Impedir jovens evangélicas de usarem saia longa no trabalho é discriminação, diz Kemp

Impedir jovens evangélicas de usarem saia longa no trabalho é discriminação, diz Kemp

O deputado estadual Pedro Kemp (PT) trouxe à tona durante a sessão legislativa desta quarta-feira (4) uma denúncia de prática de discriminação enfrentada por jovens evangélicas em Campo Grande. M., 21, acadêmica de pedagogia, relatou ao parlamentar que foi dispensada do trabalho no comércio por se recusar a usar calça jeans. “Fui contratada e demitida em dois locais com a mesma desculpa de que tiveram que me dispensar porque eu uso saia longa. Em um deles eu apresentei o artigo 5o, incisos seis e oito da Constituição dizendo que isso era errado, mas a gerente se ofendeu, disse que era formada em direito e que conhece a lei, e disse que não poderia fazer nada”.

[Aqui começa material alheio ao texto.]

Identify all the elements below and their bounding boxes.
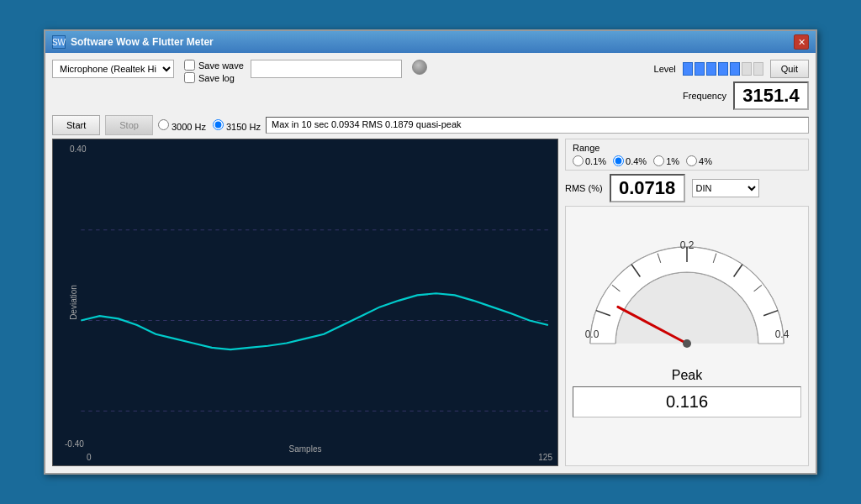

Triste, M. acompanhou o pronunciamento de Kemp na Assembleia. Relatou que outras jovens da sua igreja também perderam a oportunidade de trabalho por conta da escolha religiosa. Como futura professora, disse que também perdeu a chance de trabalhar em escola particular por causa da sua vestimenta.

Discriminação religiosa demonstra intolerância e desrespeito às leis

“Estamos aqui fazendo um alerta e um apelo junto às empresas utilizando esta tribuna para exercer um papel pedagógico, uma vez que exercem papel fundamental na vida dos trabalhadores. Sabemos que na relação de trabalho se configura a subordinação, uma vez que, é uma das características dos contratos de trabalho. No entanto, as empresas não estão isentas da responsabilidade de garantir a melhoria das condições de vida e a promoção da dignidade humana e, precisam ser preparadas dentro do que hoje é denominado responsabilidade social empresarial”.

Em seu discurso, o deputado citou o trecho biblíco de Jó, capítulo 29: “Vestia-me da justiça, e ela me servia de vestimenta; como manto e diadema era a minha justiça”.

Kemp acrescentou dizendo que “dispensar uma pessoa do trabalho por causa da sua vestimenta é o mesmo que houve na França onde as muçulmanas foram proibidas de usar o véu para cobrir o rosto”. É inaceitável que demitam uma funcionária por ela usar saia longa, disse Kemp comparando a situação também com a proibição de uma freira lecionar por usar hábito.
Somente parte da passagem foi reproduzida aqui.